Durch die rasche Eindämmung konnte eine potenziell katastrophale Folge wie bei der Campanar-Tragödie in Valencia im Jahr 2024 verhindert werden, bei der ein ähnliches Feuer zehn Menschenleben forderte. Die verwendeten Materialien beider Gebäude waren vergleichbar, weshalb ein schnelles Eingreifen entscheidend war.
Die Feuerwehrleute erklärten, dass ihre Strategie kombinierte interne und externe Angriffe Zum Brand.
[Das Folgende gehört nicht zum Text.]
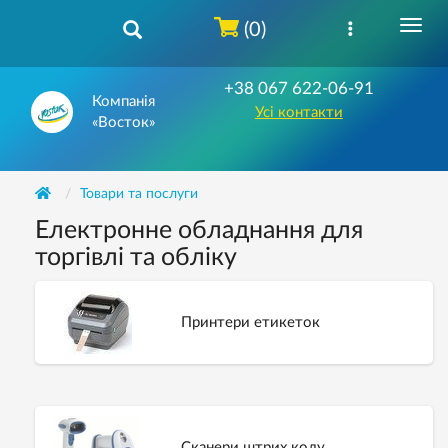
(0)
+38 067 622-06-91
Компанія
Усі контакти
«Восток»
Товари та послуги
Електронне обладнання для
торгівлі та обліку
Принтери етикеток
Сканери штрих коду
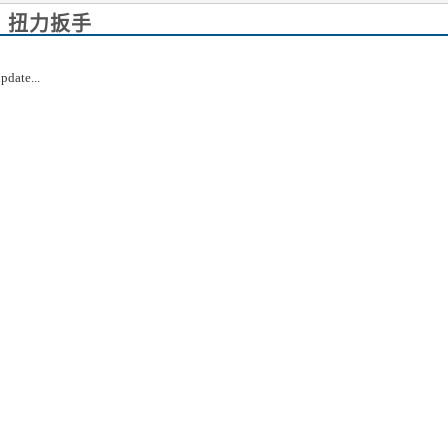
m 扭力扳手
pdate...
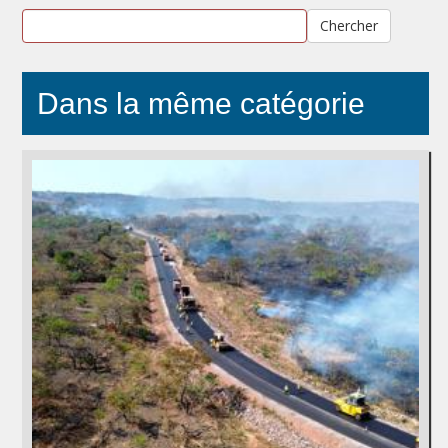
Chercher
Dans la même catégorie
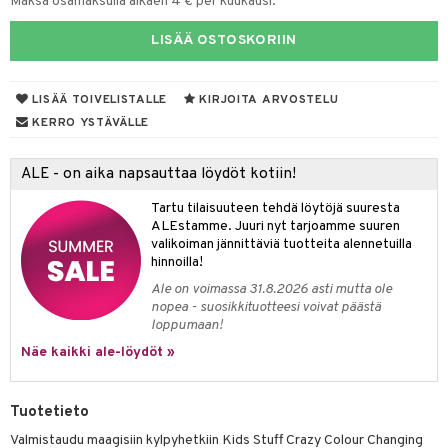
Maksa osamaksulla alkaen 4 € per kuukausi.
taloöljyt
LISÄÄ OSTOSKORIIN
talovoiteet
LISÄÄ TOIVELISTALLE
KIRJOITA ARVOSTELU
KERRO YSTÄVÄLLE
t
stenlähtö
sasto
ito
iikkalaukkuja
ALE - on aika napsauttaa löydöt kotiin!
sväri
inkotuotteet
sit
mit
otteita
Tartu tilaisuuteen tehdä löytöjä suuresta
ALEstamme. Juuri nyt tarjoamme suuren
toaineet
koistuotteet
er shave balm
ko
onhoito
valikoiman jännittäviä tuotteita alennetuilla
hinnoilla!
toilu
eruskettavat tuotteet
er shave lotion
inkotuotteet
Ale on voimassa 31.8.2026 asti mutta ole
kölaitteet
vovoiteet
 de cologne
dorantit
linssit
nopea - suosikkituotteesi voivat päästä
loppumaan!
mpoot
metiikkalaukkuja
 de toilette
koistuotteet
UE
Näe kaikki ale-löydöt »
vikkeita
rinta
japakkaukset
eruskettavat tuotteet
e
spalvelu
japakkaus
vojen poisto
 10
Tuotetieto
 System
ksiä & vastauksia
amiot
ien hoito
Valmistaudu maagisiin kylpyhetkiin Kids Stuff Crazy Colour Changing
he 1: Puhdistus
ito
Im Inneren des Gebäudes gelangten die Einsatzkräfte über die Steigleitungen und Schläuche in den betroffenen Bereich, während sie gleichzeitig von außen mit Leitern und Schlauchleitungen die Flammen bekämpften.
Wind und Timing spielten eine entscheidende Rolle.
„Glücklicherweise wehte der Wind vom Gebäude weg“, sagten die Feuerwehrbeamten. „Wäre er, wie in Valencia, nach innen geweht, hätten gefährliche Luftzüge im Inneren das Feuer schneller ausbreiten können.“ frühmorgendliche Zeit—gegen 8:00 Uhr morgens, zeitgleich mit dem Schichtwechsel — bedeutete, dass zusätzliches Personal vor Ort war, was die Reaktion weiter beschleunigte.
Die Mitarbeiter wurden für ihr schnelles Eingreifen bei der sicheren Evakuierung der Personen gelobt. Die evakuierten Patienten erhielten außerdem Decken, um sie warmzuhalten, während sie in einem sicheren Bereich im Freien untergebracht wurden.
In der Nähe Polizeibeamte Sie halfen dabei, den Zugang zum Krankenhaus zu regeln und die besorgten Menschenmengen draußen zu beruhigen, während die Feuerwehrleute sicherstellten, dass Flammen und Hitze das Nachbargebäude nicht gefährdeten. Patienten und Krankenhauspersonal im betroffenen Bereich wurden von medizinischem Fachpersonal schnell evakuiert.
„Dank des schnellen Eingreifens der Feuerwehr und der Zusammenarbeit des medizinischen Personals konnte der Brand in Santa Lucía rasch unter Kontrolle gebracht werden“, sagte Juan José Pedreño, der regionale Gesundheitsminister.
Untersuchung läuft
Die Behörden untersuchen den Brand, der nach aktuellem Kenntnisstand durch … verursacht wurde. zufälligDie Ursache könnte eine nicht vollständig ausgedrückte Zigarette gewesen sein. Spezialisten der Regionalen Kriminalpolizeibrigade, ein multidisziplinäres Team aus Inspektoren und Ermittlern, wurden mit den Ermittlungen beauftragt und werden den Tatort demnächst aufsuchen.
Die Polizei wertet Zeugenvideos aus, die mit Mobiltelefonen aufgenommen wurden und wichtige Informationen über den Brandherd liefern können. Den Ermittlern ist bewusst, dass Löscharbeiten den Tatort zwangsläufig verändern, weshalb die Zusammenarbeit zwischen Feuerwehr und Polizei für die Rekonstruktion des Geschehens unerlässlich ist.
Es wurden keine schwerwiegenden Verletzungen gemeldet, allerdings erlitten mehrere Personen eine Rauchvergiftung.
Die Bevölkerung wurde aufgefordert, das Krankenhaus derzeit nicht aufzusuchen und das Gebiet zu meiden, solange die Feuerwehr ihre Ermittlungen durchführt.